= Task item =
Leave out the images; return the rest of the data exactly.

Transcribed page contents

-- Opening Marker --

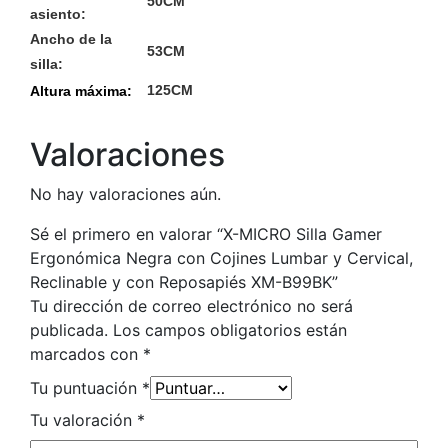
50CM
asiento:
Ancho de la
53CM
silla:
125CM
Altura máxima:
Valoraciones
No hay valoraciones aún.
Sé el primero en valorar “X-MICRO Silla Gamer
Ergonómica Negra con Cojines Lumbar y Cervical,
Reclinable y con Reposapiés XM-B99BK”
Tu dirección de correo electrónico no será
publicada.
Los campos obligatorios están
marcados con
*
Tu puntuación
*
Tu valoración
*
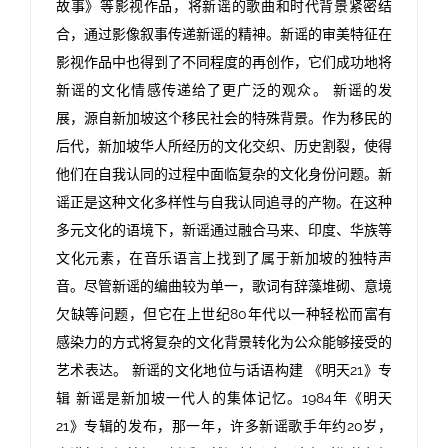
故事》等影视作品，将新谣的歌曲和时代背景紧密结
合，通过影像叙事传递新谣的精神。新谣的审美特征在
影视作品中也得到了不同程度的再创作，它们成功地将
新谣的文化情感传递给了更广泛的观众。 新谣的发
展，源自新加坡这个移民社会的特殊背景。作为移民的
后代，新加坡华人所经历的文化交织、历史割裂，使得
他们在自我认同的过程中面临复杂的文化身份问题。新
谣正是这种文化多样性与自我认同追寻的产物。在这种
多元文化的语境下，新谣通过融合马来、印度、华族等
文化元素，在音乐语言上找到了属于新加坡的独特声
音。尽管新谣的编曲较为单一，歌词有辞藻堆砌、意境
欠缺等问题，但它在上世纪80年代以一种轻松而富有
感染力的方式将复杂的文化背景转化为公众能够接受的
艺术表达。 新谣的文化地位与话语构建 《明天21》专
辑 新谣是新加坡一代人的集体记忆。1984年《明天
21》专辑的发布，那一年，许多新谣歌手年约20岁，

-- Closing Marker --

= Finished task =
50CM
asiento:
Ancho de la
53CM
silla:
125CM
Altura máxima:
Valoraciones
No hay valoraciones aún.
Sé el primero en valorar “X-MICRO Silla Gamer
Ergonómica Negra con Cojines Lumbar y Cervical,
Reclinable y con Reposapiés XM-B99BK”
Tu dirección de correo electrónico no será
publicada.
Los campos obligatorios están
marcados con
*
Tu puntuación
*
Tu valoración
*
故事》等影视作品，将新谣的歌曲和时代背景紧密结
合，通过影像叙事传递新谣的精神。新谣的审美特征在
影视作品中也得到了不同程度的再创作，它们成功地将
新谣的文化情感传递给了更广泛的观众。 新谣的发
展，源自新加坡这个移民社会的特殊背景。作为移民的
后代，新加坡华人所经历的文化交织、历史割裂，使得
他们在自我认同的过程中面临复杂的文化身份问题。新
谣正是这种文化多样性与自我认同追寻的产物。在这种
多元文化的语境下，新谣通过融合马来、印度、华族等
文化元素，在音乐语言上找到了属于新加坡的独特声
音。尽管新谣的编曲较为单一，歌词有辞藻堆砌、意境
欠缺等问题，但它在上世纪80年代以一种轻松而富有
感染力的方式将复杂的文化背景转化为公众能够接受的
艺术表达。 新谣的文化地位与话语构建 《明天21》专
辑 新谣是新加坡一代人的集体记忆。1984年《明天
21》专辑的发布，那一年，许多新谣歌手年约20岁，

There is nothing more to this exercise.